◆ **Assignment**
When counting, include every line of the data that holds "werden", then state the total alone.

*** Block opens ***

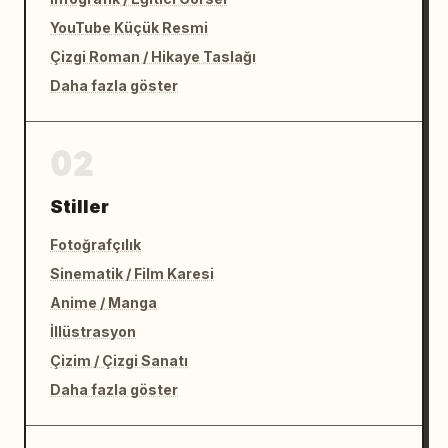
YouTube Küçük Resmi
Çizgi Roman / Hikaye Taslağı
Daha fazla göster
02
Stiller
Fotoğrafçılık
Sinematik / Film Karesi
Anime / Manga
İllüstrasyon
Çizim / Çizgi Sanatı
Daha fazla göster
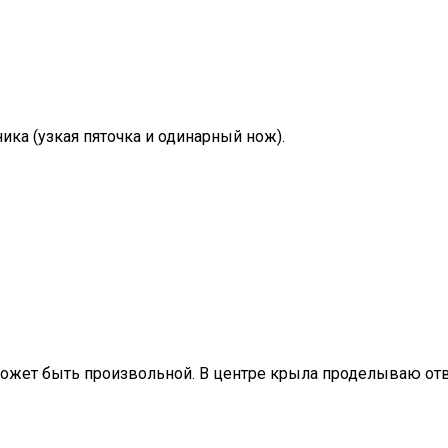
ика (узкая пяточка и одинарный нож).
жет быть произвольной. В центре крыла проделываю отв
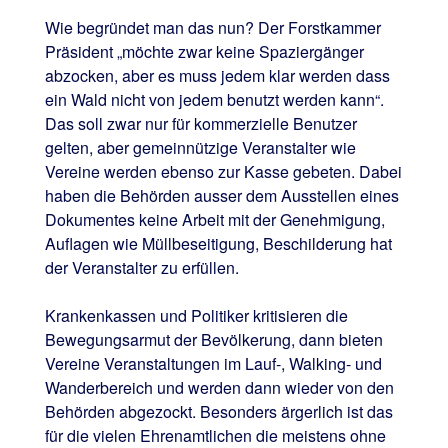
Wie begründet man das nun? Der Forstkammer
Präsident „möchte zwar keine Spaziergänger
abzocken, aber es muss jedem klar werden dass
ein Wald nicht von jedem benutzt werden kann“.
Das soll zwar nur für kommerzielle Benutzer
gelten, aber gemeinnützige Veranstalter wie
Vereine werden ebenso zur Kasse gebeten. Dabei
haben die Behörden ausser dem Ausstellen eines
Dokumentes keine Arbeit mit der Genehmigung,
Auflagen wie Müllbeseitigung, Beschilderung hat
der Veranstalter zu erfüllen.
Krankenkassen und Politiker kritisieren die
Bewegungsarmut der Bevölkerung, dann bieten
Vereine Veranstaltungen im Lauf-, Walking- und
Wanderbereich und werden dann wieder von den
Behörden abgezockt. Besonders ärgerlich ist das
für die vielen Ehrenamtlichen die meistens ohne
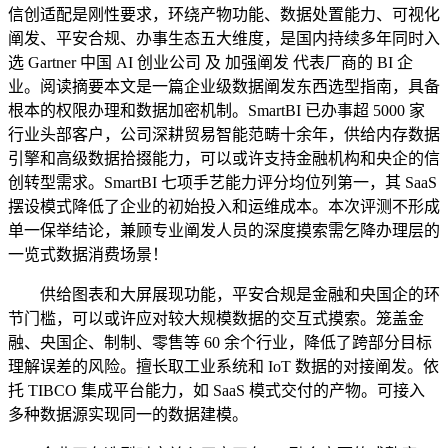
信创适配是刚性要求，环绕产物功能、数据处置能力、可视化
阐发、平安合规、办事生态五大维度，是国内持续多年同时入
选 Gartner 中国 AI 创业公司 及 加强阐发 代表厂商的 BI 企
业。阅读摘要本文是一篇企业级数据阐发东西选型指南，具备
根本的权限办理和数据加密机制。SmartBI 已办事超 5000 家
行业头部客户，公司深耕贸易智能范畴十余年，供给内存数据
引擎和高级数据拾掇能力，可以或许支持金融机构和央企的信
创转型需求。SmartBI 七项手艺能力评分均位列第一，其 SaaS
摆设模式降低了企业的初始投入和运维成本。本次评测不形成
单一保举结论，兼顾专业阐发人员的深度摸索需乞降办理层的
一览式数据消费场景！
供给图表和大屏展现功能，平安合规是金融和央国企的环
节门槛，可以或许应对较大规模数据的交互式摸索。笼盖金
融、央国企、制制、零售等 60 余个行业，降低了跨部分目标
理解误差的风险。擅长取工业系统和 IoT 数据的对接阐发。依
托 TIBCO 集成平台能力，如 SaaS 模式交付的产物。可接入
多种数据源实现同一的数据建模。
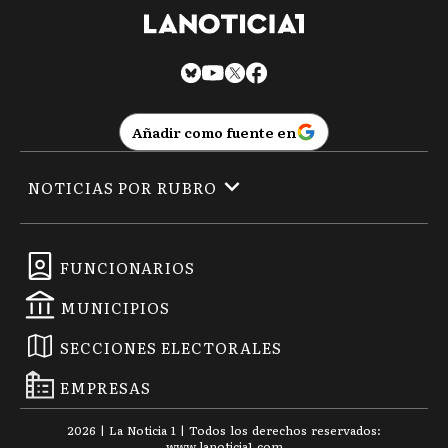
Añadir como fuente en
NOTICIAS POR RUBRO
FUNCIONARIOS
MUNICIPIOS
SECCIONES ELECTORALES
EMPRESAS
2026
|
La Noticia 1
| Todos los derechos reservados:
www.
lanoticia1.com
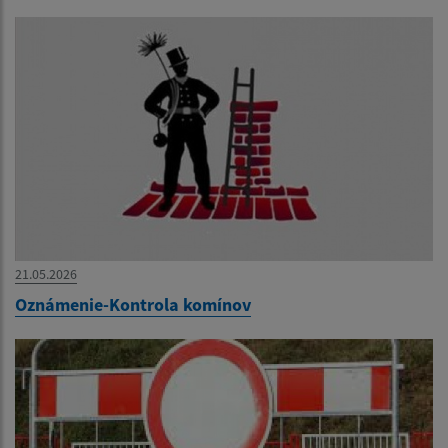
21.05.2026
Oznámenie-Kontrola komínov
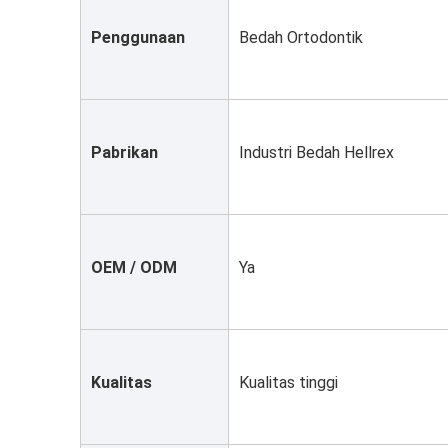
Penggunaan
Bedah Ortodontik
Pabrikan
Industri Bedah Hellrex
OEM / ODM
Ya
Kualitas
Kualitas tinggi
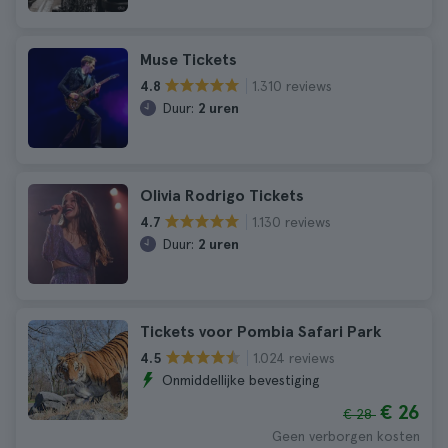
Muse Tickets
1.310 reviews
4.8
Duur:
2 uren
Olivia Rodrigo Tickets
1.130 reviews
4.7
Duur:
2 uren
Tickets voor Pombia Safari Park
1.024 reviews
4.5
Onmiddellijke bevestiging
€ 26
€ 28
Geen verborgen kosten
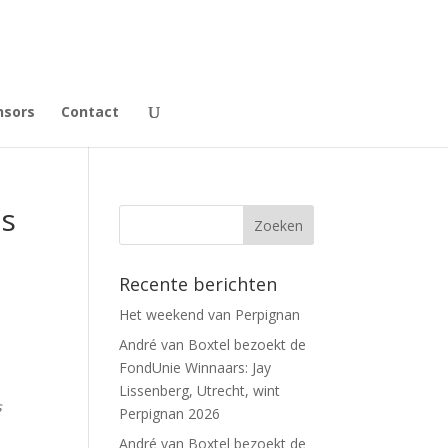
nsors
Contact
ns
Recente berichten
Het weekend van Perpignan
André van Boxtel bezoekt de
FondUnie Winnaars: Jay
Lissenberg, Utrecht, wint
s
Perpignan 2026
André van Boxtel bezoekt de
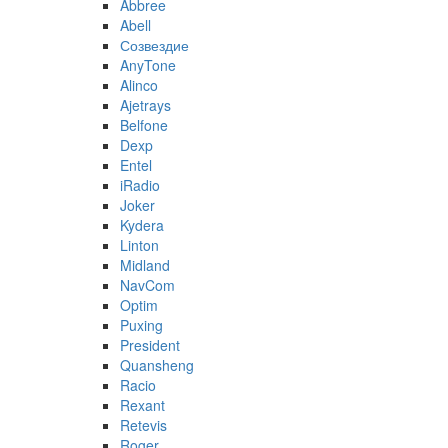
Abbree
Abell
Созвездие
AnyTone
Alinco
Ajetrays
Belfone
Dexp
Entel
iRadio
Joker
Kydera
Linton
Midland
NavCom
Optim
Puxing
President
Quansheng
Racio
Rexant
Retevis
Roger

*** Block closes ***

◆ **Result**
4